Dr Lewis Moonie, a former consultant in public health, and Sam Galbraith, a consultant neurosurgeon, have produced a paper, which has been referred by the Scottish secretary, Michael Forsyth, to the Pennington inquiry on the outbreak.
The Labour MPs argue in the paper that health authorities have become complacent about the threat from infectious disease, and they call for the restoration of the post of medical officer of health, who would have the skills and authority to take effective action in a public health emergency such as an outbreak of E coli infection.
Mr Forsyth said in the Commons that he was inclined to agree that one person should be in charge and that he or she should be a health professional, but this was a matter for Professor Pennington to reflect on further. He said that the proposal in the MPs' paper was well argued.

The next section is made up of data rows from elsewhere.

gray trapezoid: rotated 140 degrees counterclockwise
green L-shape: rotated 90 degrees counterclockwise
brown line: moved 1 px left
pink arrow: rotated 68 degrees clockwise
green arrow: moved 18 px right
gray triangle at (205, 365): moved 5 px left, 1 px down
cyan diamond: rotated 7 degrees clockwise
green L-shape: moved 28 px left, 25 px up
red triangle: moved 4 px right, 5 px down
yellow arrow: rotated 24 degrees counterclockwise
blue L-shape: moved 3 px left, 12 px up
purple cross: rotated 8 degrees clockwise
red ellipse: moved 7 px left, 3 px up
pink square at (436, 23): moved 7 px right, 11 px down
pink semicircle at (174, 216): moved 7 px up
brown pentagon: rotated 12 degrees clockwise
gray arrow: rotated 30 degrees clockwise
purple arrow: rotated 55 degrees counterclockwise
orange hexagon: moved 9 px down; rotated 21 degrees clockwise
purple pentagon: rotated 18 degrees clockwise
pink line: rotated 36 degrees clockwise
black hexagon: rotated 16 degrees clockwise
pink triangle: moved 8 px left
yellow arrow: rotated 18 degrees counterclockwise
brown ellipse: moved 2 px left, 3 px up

Drs Moonie and Galbraith argue that the E coli outbreak in Scotland shows how wrong it is to suggest that the infectious diseases that once killed so many people have been conquered by antibiotics, immunisation, and better social conditions. They point to the proliferation of drug resistant strains of tuberculosis, as well as to AIDS, salmonella, listeria, and now E coli. Moreover, they believe that the main killers today, heart disease and cancer, would respond better in the long term to preventive measures rather than the as yet limited attempts at cure.
The MPs assert that the abolition of the post of medical officer of health has been the most damaging of all the changes to the health service and that it is now time to think again. They suggest that the officer should be appointed by the secretary of state after local consultation and have the duty of writing an annual report on the public health in his or her area, to which NHS trusts and health authorities would be obliged to respond with action.
Similar powers and qualifications should apply to the government's chief medical officers. The MPs state that the practice of appointing chief medical officers with no formal training in public health should also be reconsidered.